Sent from my LG-LS840 using Ohub Campfire mobile app


----------



## downrange (Dec 25, 2010)

cwielock said:


> Well I went out to looking glass river, Babcock landing. Had 1 bite and that was it. went out and fished the circle. Moved about 5 times just couldn't find the fish! The ice is good out there.
> 
> 
> Sent from my LG-LS840 using Ohub Campfire mobile app


How much ice on the LG?? I seen snowmobile tracks running down the river in my area (Eagle). Ide like to get out there and fish it, but my huevos arent that big yet. 


Posted using Outdoor Hub Campfire


----------



## DaveW731 (Jan 12, 2001)

My main concern there is with parking. Can a 2wd minivan get in and out of there OK?


----------



## cwielock (May 9, 2010)

downrange said:


> How much ice on the LG?? I seen snowmobile tracks running down the river in my area (Eagle). Ide like to get out there and fish it, but my huevos arent that big yet.
> 
> 
> Posted using Outdoor Hub Campfire




I used A Spud to get out. It was different all over. But I would day that I was on 10+" where the current would be strongest. Like I said I used A spud! 






DaveW731 said:


> My main concern there is with parking. Can a 2wd minivan get in and out of there OK?


I left my truck in 2wd and was ok. But I also have 4wd so I was not worried. If I were you I would park on the road. Or walk in first then make you decision.


Has anyone been to muskrat? How is the fishing? 

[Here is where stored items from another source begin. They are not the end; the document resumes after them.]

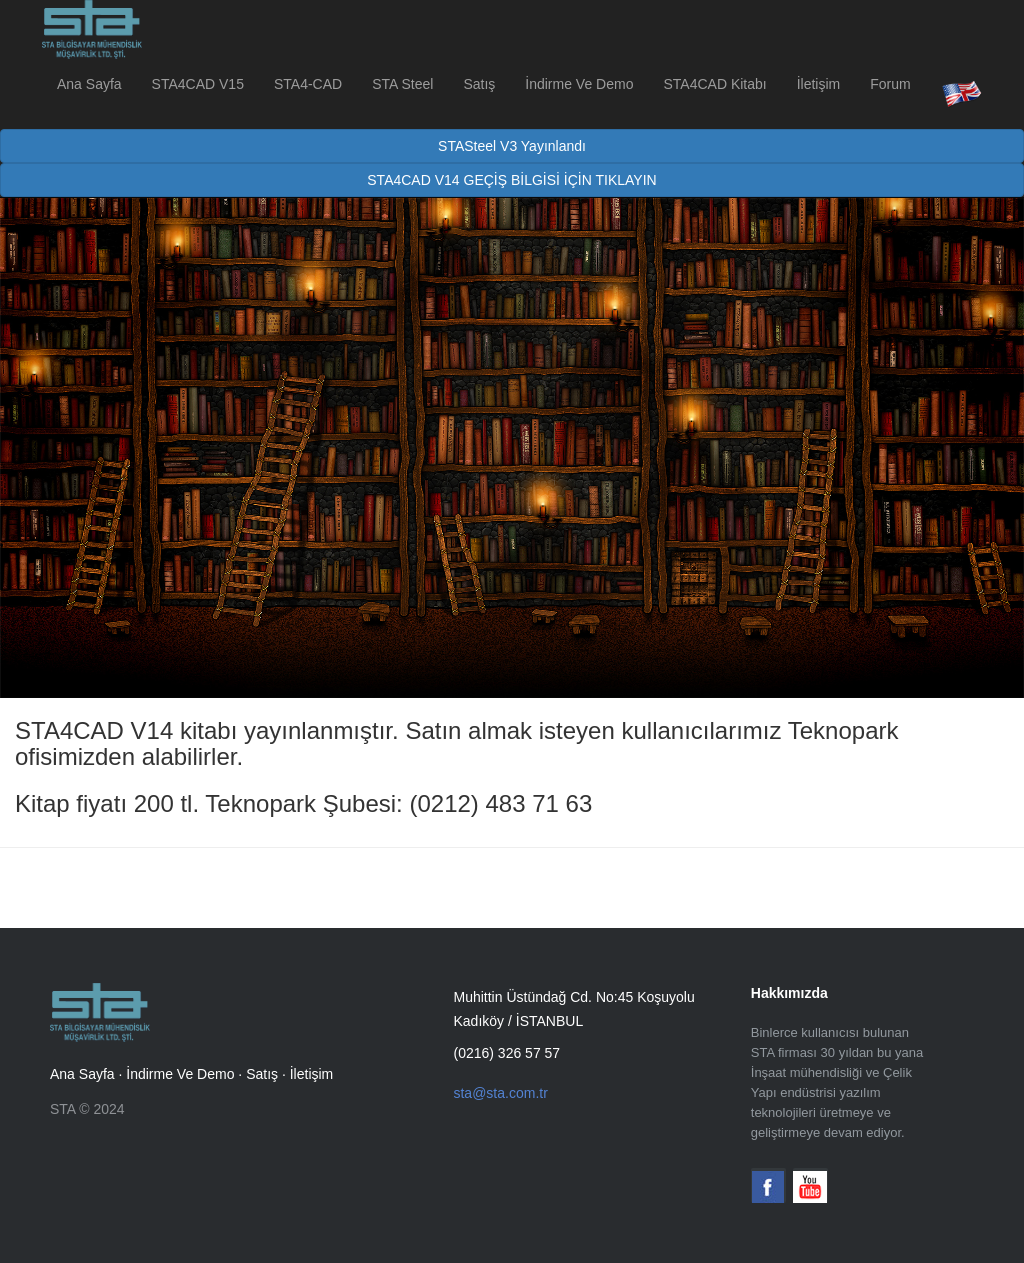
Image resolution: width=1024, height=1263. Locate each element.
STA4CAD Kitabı (714, 84)
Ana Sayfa (89, 84)
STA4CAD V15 (198, 84)
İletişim (819, 84)
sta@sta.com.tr (500, 1093)
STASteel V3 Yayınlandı (512, 146)
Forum (890, 84)
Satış (479, 84)
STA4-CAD (308, 84)
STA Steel (402, 84)
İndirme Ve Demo (579, 84)
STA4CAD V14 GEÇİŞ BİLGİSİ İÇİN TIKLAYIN (511, 180)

Sent from my LG-LS840 using Ohub Campfire mobile app


----------



## DaveW731 (Jan 12, 2001)

Thanks for the update. I think I'll pass on LG. I fished Muskrat a couple weeks ago, did well enough to consider going back. Gills and a couple small Specks, but some of the gills were big enough to fillet.


----------



## cwielock (May 9, 2010)

DaveW731 said:


> Thanks for the update. I think I'll pass on LG. I fished Muskrat a couple weeks ago, did well enough to consider going back. Gills and a couple small Specks, but some of the gills were big enough to fillet.

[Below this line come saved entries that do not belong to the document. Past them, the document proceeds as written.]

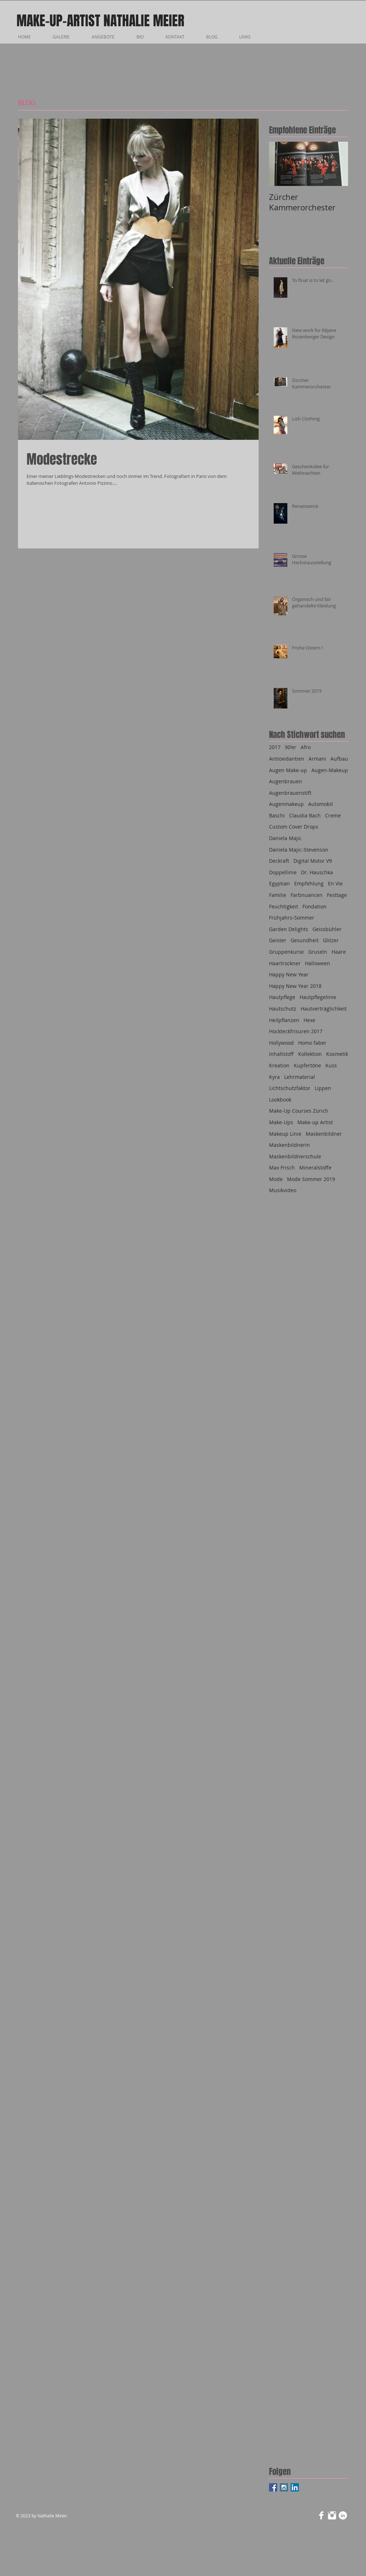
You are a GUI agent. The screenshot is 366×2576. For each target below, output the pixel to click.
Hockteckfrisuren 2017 (296, 1031)
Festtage (337, 895)
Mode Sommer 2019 (311, 1179)
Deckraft (279, 860)
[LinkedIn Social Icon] (295, 2487)
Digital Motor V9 (312, 860)
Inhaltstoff (281, 1053)
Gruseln (317, 951)
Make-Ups (281, 1122)
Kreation (279, 1065)
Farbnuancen (307, 895)
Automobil (320, 804)
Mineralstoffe (315, 1167)
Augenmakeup (286, 804)
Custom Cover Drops (293, 826)
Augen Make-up (288, 770)
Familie (277, 895)
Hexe (309, 1020)
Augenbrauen (285, 781)
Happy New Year (289, 974)
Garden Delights (288, 929)
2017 (275, 747)
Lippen (323, 1088)
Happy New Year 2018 (295, 985)
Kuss (331, 1065)
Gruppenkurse (286, 951)
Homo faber (312, 1042)
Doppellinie (283, 872)
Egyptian (279, 883)
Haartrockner (285, 963)
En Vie (335, 883)
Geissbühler (327, 929)
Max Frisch (282, 1167)
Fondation (314, 906)
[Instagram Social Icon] (284, 2487)
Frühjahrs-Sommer (291, 917)
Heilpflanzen (284, 1020)
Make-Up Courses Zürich (298, 1110)
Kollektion (310, 1053)
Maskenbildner (324, 1133)
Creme (333, 815)
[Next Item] (336, 163)
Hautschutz (282, 1008)
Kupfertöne (307, 1065)
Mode (276, 1179)
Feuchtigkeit (283, 906)
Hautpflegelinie (318, 997)
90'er (290, 747)
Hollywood (281, 1042)
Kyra (274, 1076)
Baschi (277, 815)
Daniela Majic (285, 838)
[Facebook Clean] (321, 2515)
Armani (317, 758)
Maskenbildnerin (289, 1144)
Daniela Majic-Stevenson (298, 849)
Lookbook (280, 1099)
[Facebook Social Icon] (273, 2487)
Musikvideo (282, 1190)
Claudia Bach (305, 815)
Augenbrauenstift (290, 792)
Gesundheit (305, 940)
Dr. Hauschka (317, 872)
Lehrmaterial (299, 1076)
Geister (277, 940)
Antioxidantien (286, 758)
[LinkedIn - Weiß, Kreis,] (343, 2515)
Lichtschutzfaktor (289, 1088)
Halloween (317, 963)
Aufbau (339, 758)
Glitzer (331, 940)
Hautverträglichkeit (324, 1008)
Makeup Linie (285, 1133)
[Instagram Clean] (332, 2515)
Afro (306, 747)
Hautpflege (282, 997)
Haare (339, 951)
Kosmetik (337, 1053)
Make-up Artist (315, 1122)
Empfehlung (309, 883)
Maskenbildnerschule (295, 1156)
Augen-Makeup (329, 770)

Hey if you ever want to try it out let me know, I would try it again I have a truck that can get in and out no problem or pull out. It would be easier to find the fish with a few guys out there.

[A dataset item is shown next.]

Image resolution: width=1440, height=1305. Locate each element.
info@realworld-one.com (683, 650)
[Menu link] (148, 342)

Sent from my LG-LS840 using Ohub Campfire mobile app


----------



## TsiMeng (Jan 22, 2014)

I have been doing good at muskrat for bluegills. Also I have a got a few nice size specks too. The bigger bluegills are hitting on wax worms and i got the specks on minnows. Planning to be out there later this afternoon


----------



## DaveW731 (Jan 12, 2001)

TsiMeng said:


> I have been doing good at muskrat for bluegills. Also I have a got a few nice size specks too. The bigger bluegills are hitting on wax worms and i got the specks on minnows. Planning to be out there later this afternoon


Can you get in and out of the parking lot OK? I've had problems in the past slipping while driving out.


----------



## nerman25 (Jan 28, 2010)

Any of you lansing guys want to meet up and go to the saginaw river tomorrow? Want to head up about 9 or so to fish for the day but some company and splitting some gas might be nice. Let me know PMs are good


Posted using Outdoor Hub Campfire


----------



## TsiMeng (Jan 22, 2014)

I didnt have no problem getting in and out of parking lot.


----------